I’m Google, the ongoing project of Baltimore artist Dina Kelberman, is a stream of consciousness Tumblr of curated images found online. The page is a seemingly endless well of related images and with good reason, the site is essentially the aftermath of a performance: hours spent searching through Google Images, sometimes by theme but also using Google’s visually similar algorithm to find serendipitous images that take the archive in a new direction. Kelberman writes in her introduction to the piece, “The blog came out of my natural tendency to spend long hours obsessing over Google Image searches, collecting photos I found beautiful and storing them by theme.”
Scrolling down, and thus backward in time, you see shot after shot of rolled out craft clay become pizza with rolling pins then a few pairs of kneading hands are sprinkled in before the image trail leads to mound after mound of bread dough then shifting, with surprising visual ease, into a series of off roading cars kicking up clouds of sand before changing again to planes trailing plumes of fire suppressant.

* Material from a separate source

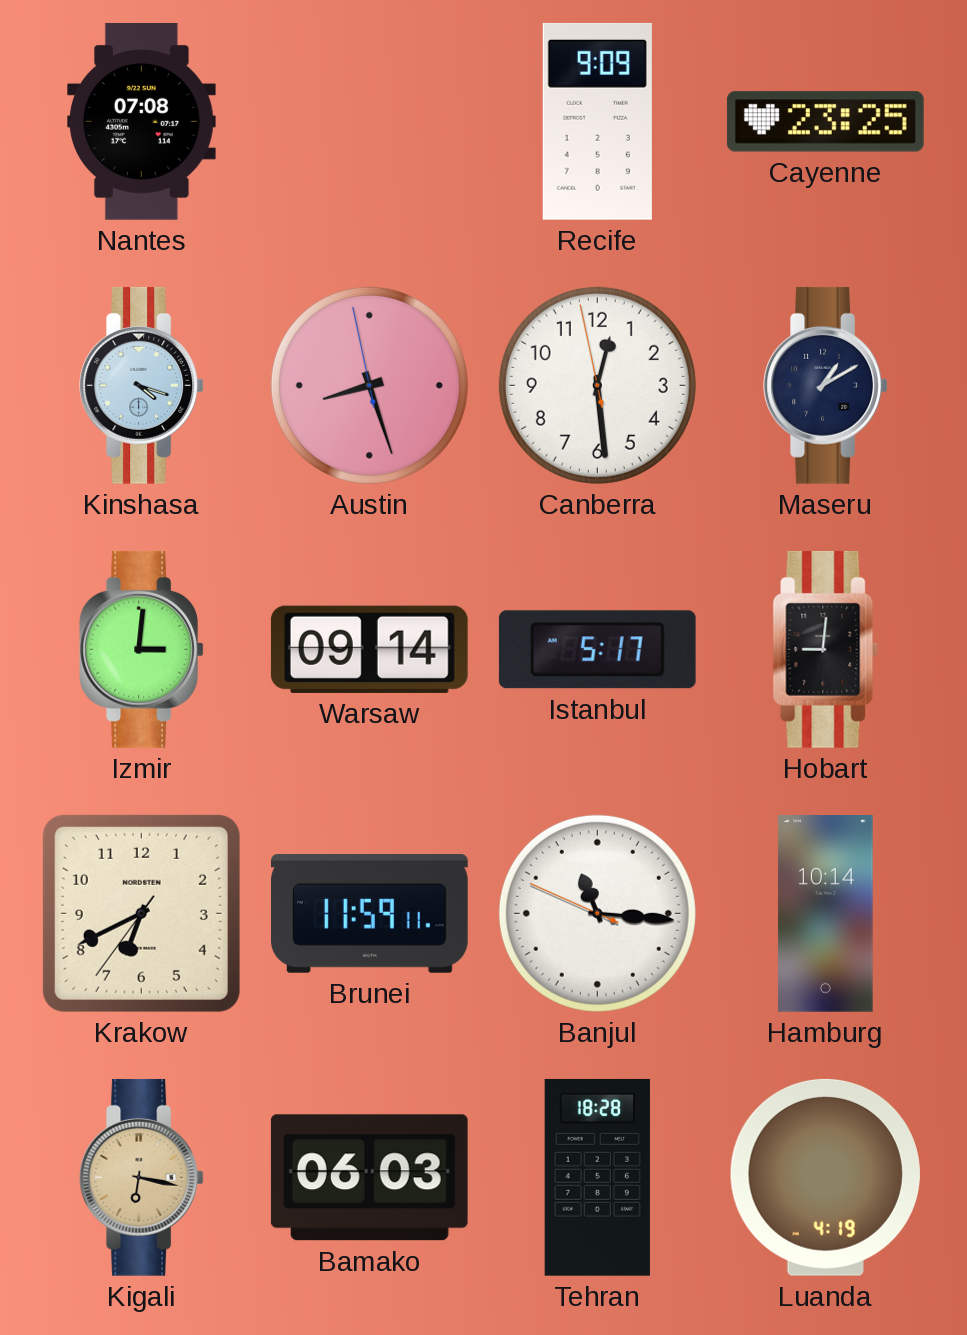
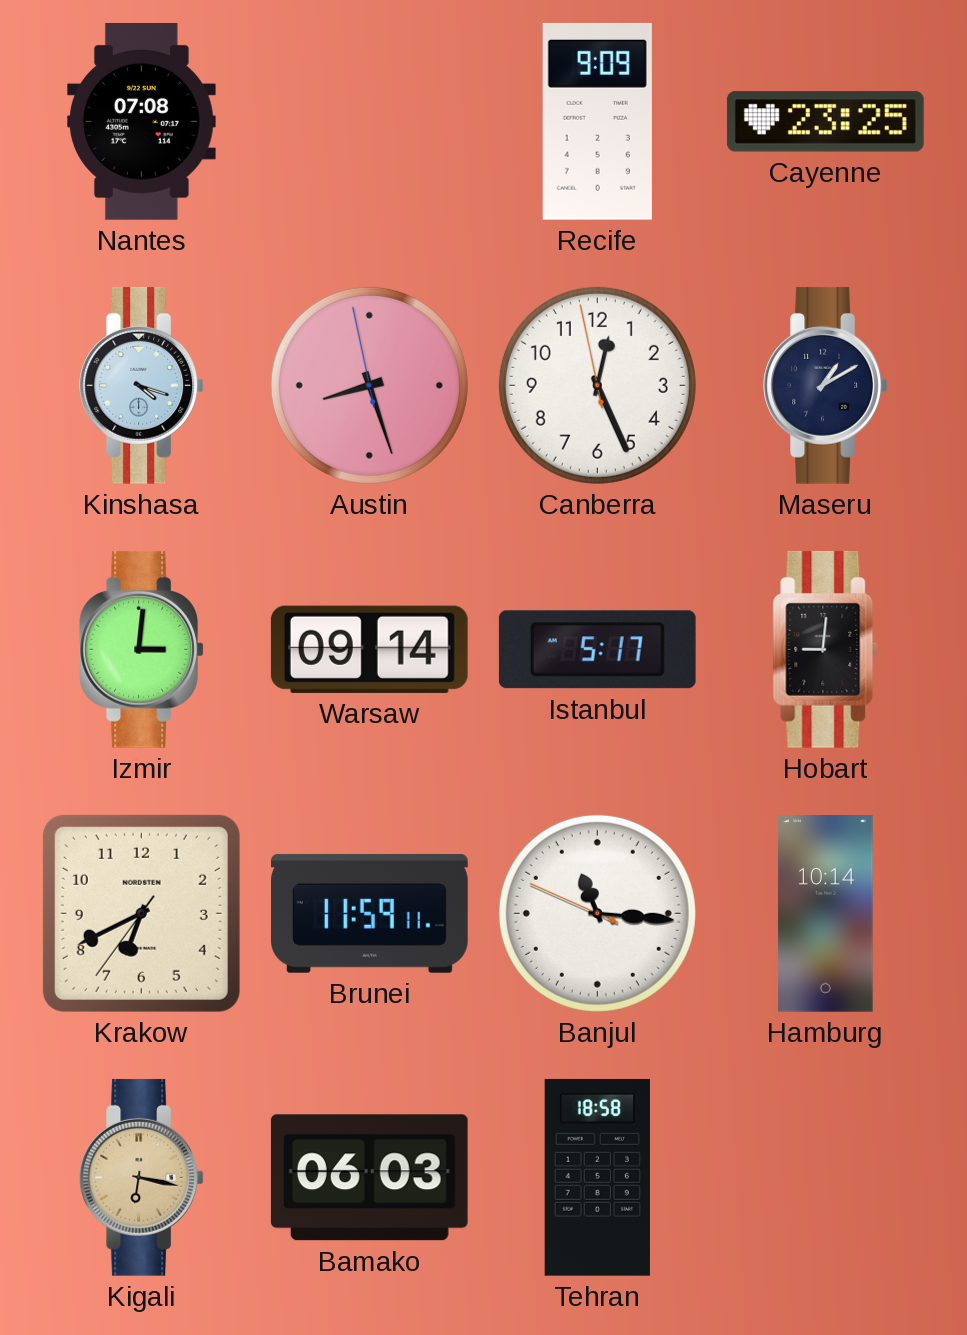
Canberra: 12:28 -> 12:25
Tehran: 18:28 -> 18:58
Luanda: 4:19 -> none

![](http://u.s.kqed.net/2013/09/28/imgoogle1.jpg)
![](http://u.s.kqed.net/2013/09/28/imgoogle2.jpg)
![](http://u.s.kqed.net/2013/09/28/imgoogle3.jpg)
![](http://u.s.kqed.net/2013/09/28/imgoogle4.jpg)
The sets slide from theme to theme in recogniseable, incremental steps. This clarity, this simplicity, is clearly one of the driving attitudes of the piece. The mundane images become a thematic gradient. Doing away with the notion that hearing aids, doll shoes, earbuds, foam craft balls and buoys are distinct ideas. Instead fashioning them into a continuous visual spectrum.